# [ACTIVITY]
From the material below, copy out each line with the word "Gjoni" in it.

# [DATA EXTRACTS]

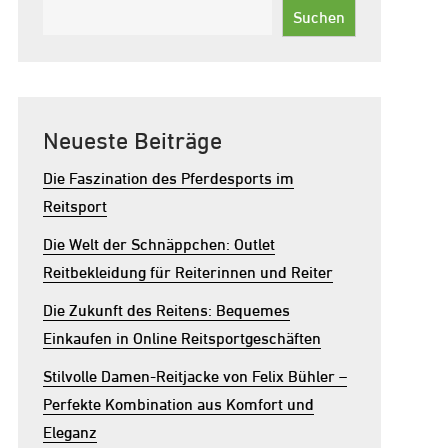
Suchen
Neueste Beiträge
Die Faszination des Pferdesports im
Reitsport
Die Welt der Schnäppchen: Outlet
Reitbekleidung für Reiterinnen und Reiter
Die Zukunft des Reitens: Bequemes
Einkaufen in Online Reitsportgeschäften
Stilvolle Damen-Reitjacke von Felix Bühler –
Perfekte Kombination aus Komfort und
Eleganz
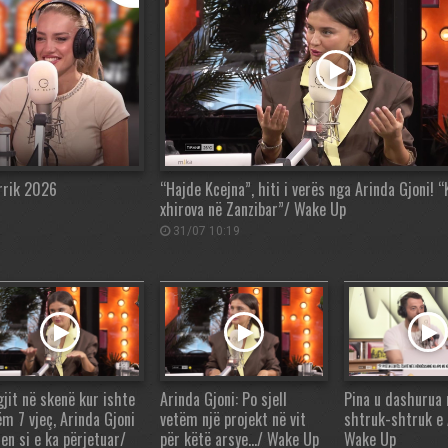
orrik 2026
“Hajde Kcejna”, hiti i verës nga Arinda Gjoni! “K
xhirova në Zanzibar”/ Wake Up
31/07 10:19
gjit në skenë kur ishte
Arinda Gjoni: Po sjell
Pina u dashurua
ëm 7 vjeç, Arinda Gjoni
vetëm një projekt në vit
shtruk-shtruk e 
en si e ka përjetuar/
për këtë arsye…/ Wake Up
Wake Up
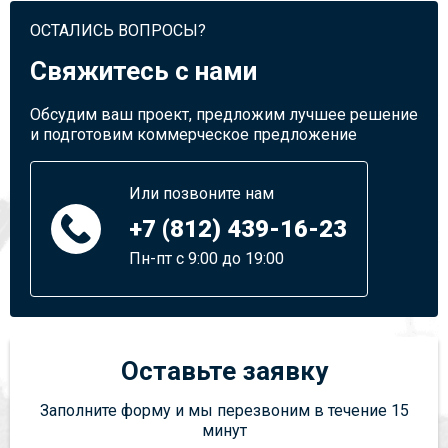
ОСТАЛИСЬ ВОПРОСЫ?
Свяжитесь с нами
Обсудим ваш проект, предложим лучшее решение
и подготовим коммерческое предложение
Или позвоните нам
+7 (812) 439-16-23
Пн-пт с 9:00 до 19:00
Оставьте заявку
Заполните форму и мы перезвоним в течение 15
минут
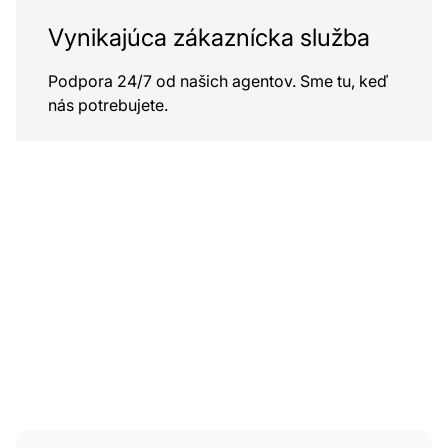
Vynikajúca zákaznícka služba
Podpora 24/7 od našich agentov. Sme tu, keď
nás potrebujete.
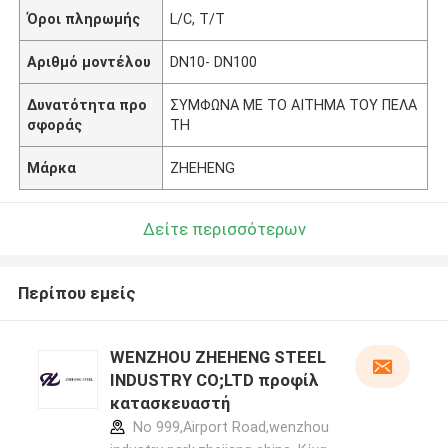
Όροι πληρωμής
L/C, T/T
Αριθμό μοντέλου
DN10- DN100
Δυνατότητα προ
ΣΥΜΦΩΝΑ ΜΕ ΤΟ ΑΙΤΗΜΑ ΤΟΥ ΠΕΛΑ
σφοράς
ΤΗ
Μάρκα
ZHEHENG
Δείτε περισσότερων
Περίπου εμείς
WENZHOU ZHEHENG STEEL
INDUSTRY CO;LTD προφίλ
κατασκευαστή
No 999,Airport Road,wenzhou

# [TASK SOLUTION]
“Hajde Kcejna”, hiti i verës nga Arinda Gjoni! “K
Arinda Gjoni: Po sjell
ëm 7 vjeç, Arinda Gjoni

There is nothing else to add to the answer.